One document matched: draft-hoffman-utf8-rfcs-01.txt

Differences from draft-hoffman-utf8-rfcs-00.txt





Network Working Group                                         P. Hoffman
Internet-Draft                                            VPN Consortium
Expires: June 4, 2006                                   December 1, 2005


                   Using non-ASCII Characters in RFCs
                     draft-hoffman-utf8-rfcs-01.txt

Status of this Memo

   By submitting this Internet-Draft, each author represents that any
   applicable patent or other IPR claims of which he or she is aware
   have been or will be disclosed, and any of which he or she becomes
   aware will be disclosed, in accordance with Section 6 of BCP 79.
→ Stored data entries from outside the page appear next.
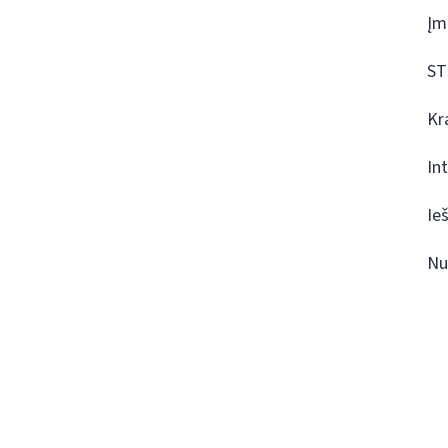
Įm
ST
Kr
In
Ie
Nu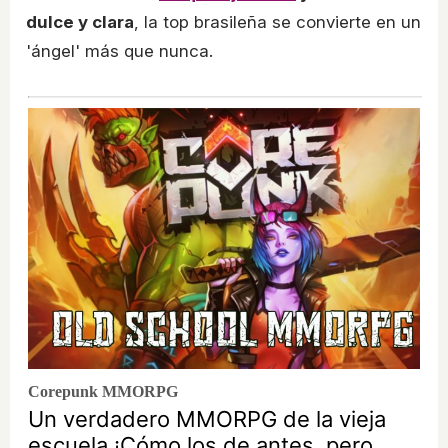
dulce y clara
, la top brasileña se convierte en un
'ángel' más que nunca.
Corepunk MMORPG
Un verdadero MMORPG de la vieja
escuela ¡Cómo los de antes, pero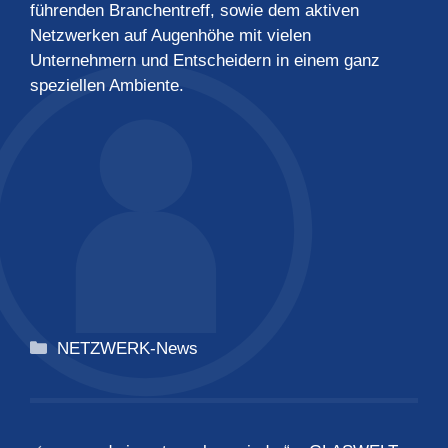
führenden Branchentreff, sowie dem aktiven
Netzwerken auf Augenhöhe mit vielen
Unternehmern und Entscheidern in einem ganz
speziellen Ambiente.
Kategorien
NETZWERK-News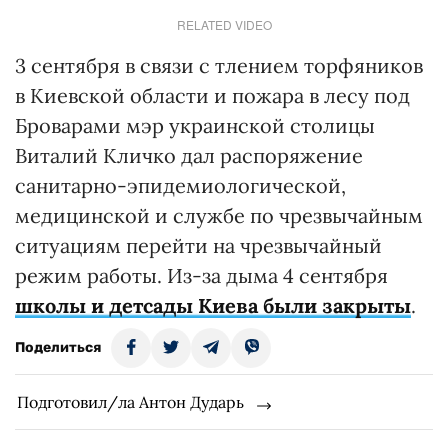
RELATED VIDEO
3 сентября в связи с тлением торфяников
в Киевской области и пожара в лесу под
Броварами мэр украинской столицы
Виталий Кличко дал распоряжение
санитарно-эпидемиологической,
медицинской и службе по чрезвычайным
ситуациям перейти на чрезвычайный
режим работы. Из-за дыма 4 сентября
школы и детсады Киева были закрыты
.
Поделиться
Подготовил/ла Антон Дударь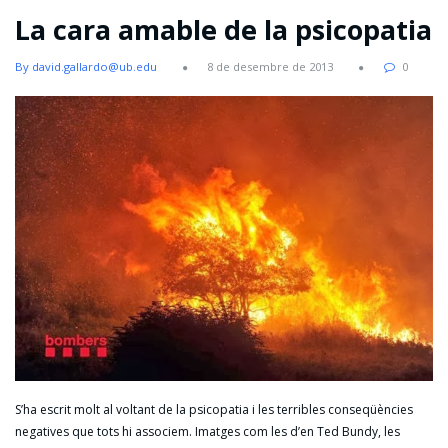
La cara amable de la psicopatia
By david.gallardo@ub.edu
8 de desembre de 2013
0
S’ha escrit molt al voltant de la psicopatia i les terribles conseqüències
negatives que tots hi associem. Imatges com les d’en Ted Bundy, les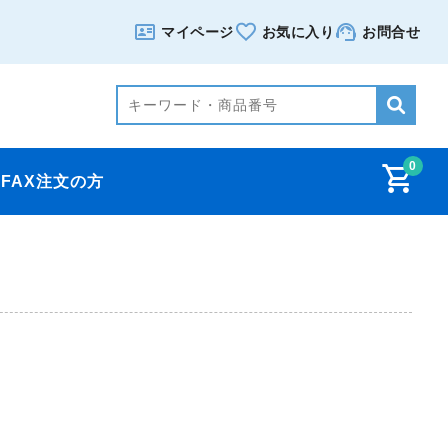
マイページ
お気に入り
お問合せ
0
FAX注文の方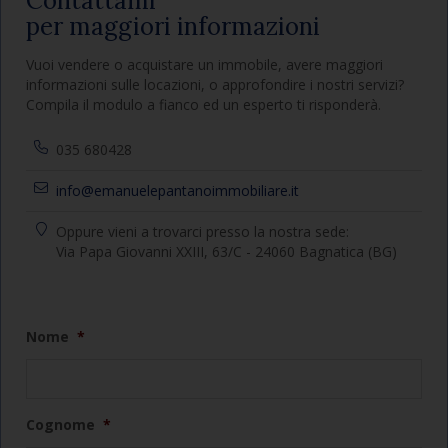
Contattami
per maggiori informazioni
Vuoi vendere o acquistare un immobile, avere maggiori
informazioni sulle locazioni, o approfondire i nostri servizi?
Compila il modulo a fianco ed un esperto ti risponderà.
035 680428
info@emanuelepantanoimmobiliare.it
Oppure vieni a trovarci presso la nostra sede:
Via Papa Giovanni XXIII, 63/C - 24060 Bagnatica (BG)
Nome
*
Cognome
*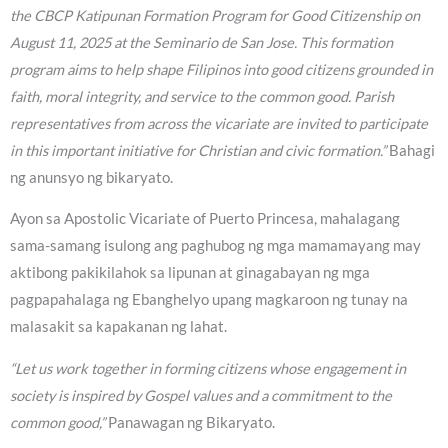
the CBCP Katipunan Formation Program for Good Citizenship on
August 11, 2025 at the Seminario de San Jose. This formation
program aims to help shape Filipinos into good citizens grounded in
faith, moral integrity, and service to the common good. Parish
representatives from across the vicariate are invited to participate
in this important initiative for Christian and civic formation.”
Bahagi
ng anunsyo ng bikaryato.
Ayon sa Apostolic Vicariate of Puerto Princesa, mahalagang
sama-samang isulong ang paghubog ng mga mamamayang may
aktibong pakikilahok sa lipunan at ginagabayan ng mga
pagpapahalaga ng Ebanghelyo upang magkaroon ng tunay na
malasakit sa kapakanan ng lahat.
“Let us work together in forming citizens whose engagement in
society is inspired by Gospel values and a commitment to the
common good,”
Panawagan ng Bikaryato.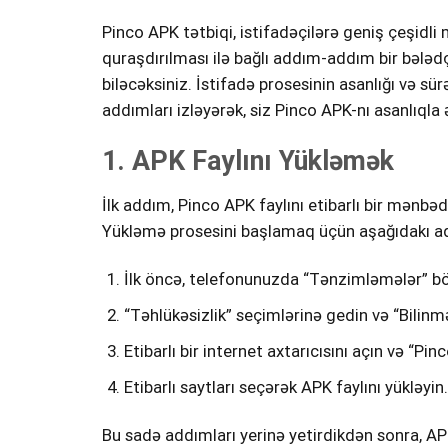
Pinco APK tətbiqi, istifadəçilərə geniş çeşid
quraşdırılması ilə bağlı addım-addım bir bələd
biləcəksiniz. İstifadə prosesinin asanlığı və s
addımları izləyərək, siz Pinco APK-nı asanlıqla
1. APK Faylını Yükləmək
İlk addım, Pinco APK faylını etibarlı bir mənbəd
Yükləmə prosesini başlamaq üçün aşağıdakı adı
İlk öncə, telefonunuzda “Tənzimləmələr” bö
“Təhlükəsizlik” seçimlərinə gedin və “Bilinm
Etibarlı bir internet axtarıcısını açın və “Pi
Etibarlı saytları seçərək APK faylını yükləyin.
Bu sadə addımları yerinə yetirdikdən sonra, AP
   Internet-Drafts are working documents of the Internet Engineering
   Task Force (IETF), its areas, and its working groups.  Note that
   other groups may also distribute working documents as Internet-
   Drafts.

   Internet-Drafts are draft documents valid for a maximum of six months
   and may be updated, replaced, or obsoleted by other documents at any
   time.  It is inappropriate to use Internet-Drafts as reference
   material or to cite them other than as "work in progress."

   The list of current Internet-Drafts can be accessed at
   http://www.ietf.org/ietf/1id-abstracts.txt.

   The list of Internet-Draft Shadow Directories can be accessed at
   http://www.ietf.org/shadow.html.

   This Internet-Draft will expire on June 4, 2006.

Copyright Notice

   Copyright (C) The Internet Society (2005).

Abstract

   This document specifies a change to the IETF process in which RFCs
   are allowed to have non-ASCII characters.  The proposed change is to
   change the encoding of RFCs to UTF-8.


1.  Introduction

   The purpose of this document is to specify one possible way for the
   IETF to use non-ASCII characters in RFCs.  It does not advocate that



Hoffman                   Expires June 4, 2006                  [Page 1]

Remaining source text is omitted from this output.